Work order
Return the lines below in which the string "name" occurs.

Records provided START

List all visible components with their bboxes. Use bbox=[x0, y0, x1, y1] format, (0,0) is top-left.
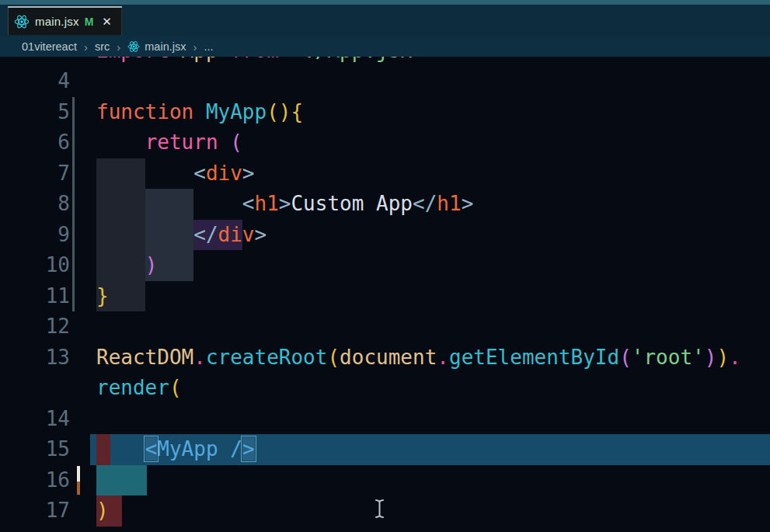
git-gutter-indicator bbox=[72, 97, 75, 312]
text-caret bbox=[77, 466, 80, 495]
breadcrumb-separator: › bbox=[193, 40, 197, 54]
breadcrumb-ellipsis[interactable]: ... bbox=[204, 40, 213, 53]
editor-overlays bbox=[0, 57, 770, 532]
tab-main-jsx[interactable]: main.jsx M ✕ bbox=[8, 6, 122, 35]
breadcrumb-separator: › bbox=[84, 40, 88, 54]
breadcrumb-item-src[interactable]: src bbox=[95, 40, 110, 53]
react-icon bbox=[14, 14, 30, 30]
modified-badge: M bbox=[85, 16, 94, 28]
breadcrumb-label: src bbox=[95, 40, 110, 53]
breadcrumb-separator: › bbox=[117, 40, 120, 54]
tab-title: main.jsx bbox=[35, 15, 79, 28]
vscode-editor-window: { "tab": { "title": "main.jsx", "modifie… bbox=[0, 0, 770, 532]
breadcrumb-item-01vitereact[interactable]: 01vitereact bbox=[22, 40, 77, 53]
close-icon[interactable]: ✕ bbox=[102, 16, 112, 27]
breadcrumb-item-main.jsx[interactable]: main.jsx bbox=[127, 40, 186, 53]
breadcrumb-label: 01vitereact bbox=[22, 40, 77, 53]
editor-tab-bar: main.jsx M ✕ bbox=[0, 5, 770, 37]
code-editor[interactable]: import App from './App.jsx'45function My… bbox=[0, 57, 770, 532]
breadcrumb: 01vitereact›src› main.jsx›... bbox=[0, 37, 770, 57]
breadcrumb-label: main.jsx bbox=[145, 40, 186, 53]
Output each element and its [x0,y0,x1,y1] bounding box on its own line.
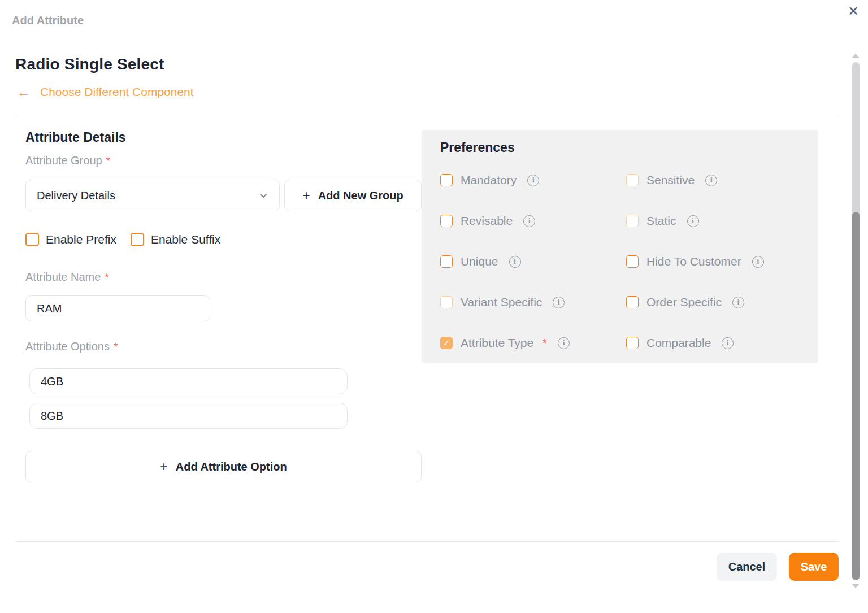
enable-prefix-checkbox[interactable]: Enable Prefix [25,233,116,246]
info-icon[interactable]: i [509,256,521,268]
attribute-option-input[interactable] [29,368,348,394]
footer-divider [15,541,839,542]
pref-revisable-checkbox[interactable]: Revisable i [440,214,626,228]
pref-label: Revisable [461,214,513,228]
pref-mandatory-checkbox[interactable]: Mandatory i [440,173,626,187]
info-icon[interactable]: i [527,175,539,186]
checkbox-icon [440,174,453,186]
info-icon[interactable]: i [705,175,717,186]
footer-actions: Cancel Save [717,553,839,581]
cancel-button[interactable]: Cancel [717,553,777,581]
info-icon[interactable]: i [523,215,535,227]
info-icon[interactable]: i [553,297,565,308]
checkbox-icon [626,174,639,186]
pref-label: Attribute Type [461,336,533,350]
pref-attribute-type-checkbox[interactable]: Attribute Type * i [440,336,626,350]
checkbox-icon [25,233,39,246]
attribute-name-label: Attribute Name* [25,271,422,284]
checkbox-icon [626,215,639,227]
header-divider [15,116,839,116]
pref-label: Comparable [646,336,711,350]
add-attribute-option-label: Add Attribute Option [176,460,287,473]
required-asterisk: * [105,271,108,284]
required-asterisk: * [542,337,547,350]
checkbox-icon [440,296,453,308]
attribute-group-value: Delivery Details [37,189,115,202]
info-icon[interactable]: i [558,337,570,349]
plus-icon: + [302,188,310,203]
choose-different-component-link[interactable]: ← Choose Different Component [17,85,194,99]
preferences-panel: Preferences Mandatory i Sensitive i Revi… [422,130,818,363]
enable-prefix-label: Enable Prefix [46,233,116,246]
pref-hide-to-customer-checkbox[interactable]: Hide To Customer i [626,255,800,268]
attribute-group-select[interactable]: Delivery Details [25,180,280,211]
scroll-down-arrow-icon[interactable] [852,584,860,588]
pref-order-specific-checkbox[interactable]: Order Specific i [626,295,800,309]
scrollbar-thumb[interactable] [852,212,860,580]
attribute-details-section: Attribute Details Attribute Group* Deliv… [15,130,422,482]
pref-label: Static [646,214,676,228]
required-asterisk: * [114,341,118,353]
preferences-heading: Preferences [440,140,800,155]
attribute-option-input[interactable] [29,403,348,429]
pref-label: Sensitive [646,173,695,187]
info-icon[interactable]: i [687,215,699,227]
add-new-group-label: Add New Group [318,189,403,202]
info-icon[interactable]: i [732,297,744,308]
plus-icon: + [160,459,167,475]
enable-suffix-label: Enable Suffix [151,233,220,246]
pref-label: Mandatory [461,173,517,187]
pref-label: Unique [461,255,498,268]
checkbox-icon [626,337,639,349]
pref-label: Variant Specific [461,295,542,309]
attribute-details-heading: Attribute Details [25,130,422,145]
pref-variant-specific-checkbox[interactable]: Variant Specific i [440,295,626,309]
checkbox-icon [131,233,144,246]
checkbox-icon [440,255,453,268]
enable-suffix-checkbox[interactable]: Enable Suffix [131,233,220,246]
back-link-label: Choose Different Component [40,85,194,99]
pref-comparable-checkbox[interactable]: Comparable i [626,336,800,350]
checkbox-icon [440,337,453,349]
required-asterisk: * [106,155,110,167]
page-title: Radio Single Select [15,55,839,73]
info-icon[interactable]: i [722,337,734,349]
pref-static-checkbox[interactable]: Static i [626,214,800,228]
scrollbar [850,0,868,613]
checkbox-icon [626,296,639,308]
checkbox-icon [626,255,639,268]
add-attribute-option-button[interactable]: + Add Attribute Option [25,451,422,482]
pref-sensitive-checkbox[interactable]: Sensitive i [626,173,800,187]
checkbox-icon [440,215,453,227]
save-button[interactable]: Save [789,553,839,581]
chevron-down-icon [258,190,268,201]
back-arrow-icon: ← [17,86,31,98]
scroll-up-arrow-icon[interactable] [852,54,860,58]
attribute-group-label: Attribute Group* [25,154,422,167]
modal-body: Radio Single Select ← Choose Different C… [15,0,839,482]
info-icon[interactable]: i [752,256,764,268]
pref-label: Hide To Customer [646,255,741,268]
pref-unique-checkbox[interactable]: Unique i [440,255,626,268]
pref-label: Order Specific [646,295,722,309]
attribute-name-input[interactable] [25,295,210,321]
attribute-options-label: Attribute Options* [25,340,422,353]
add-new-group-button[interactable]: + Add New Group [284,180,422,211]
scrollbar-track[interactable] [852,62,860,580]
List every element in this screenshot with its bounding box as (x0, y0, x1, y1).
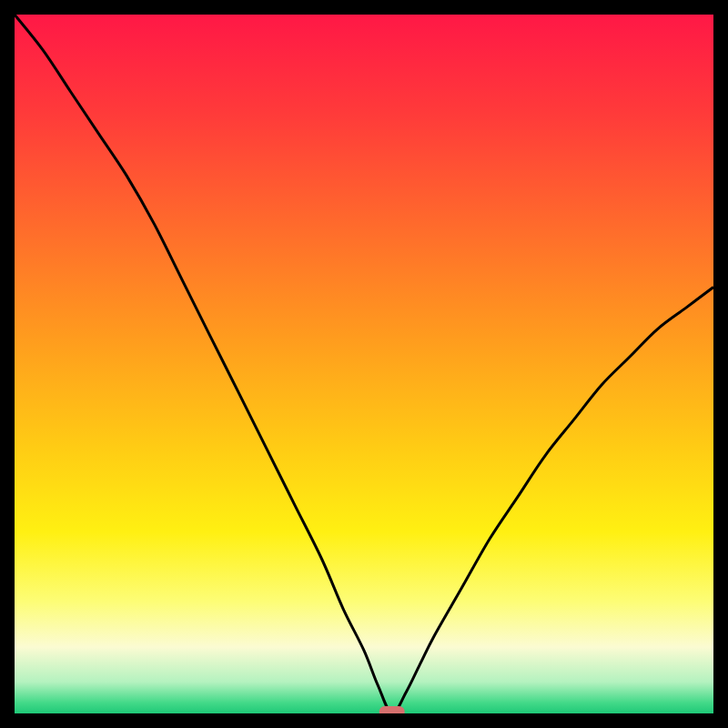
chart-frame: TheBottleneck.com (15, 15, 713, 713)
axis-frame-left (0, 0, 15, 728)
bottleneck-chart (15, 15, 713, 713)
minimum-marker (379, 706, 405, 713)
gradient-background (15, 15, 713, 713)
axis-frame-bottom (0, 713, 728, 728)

Records provided END

Result
attribute-name-label: Attribute Name* [25,271,422,284]
attribute-name-input[interactable] [25,295,210,321]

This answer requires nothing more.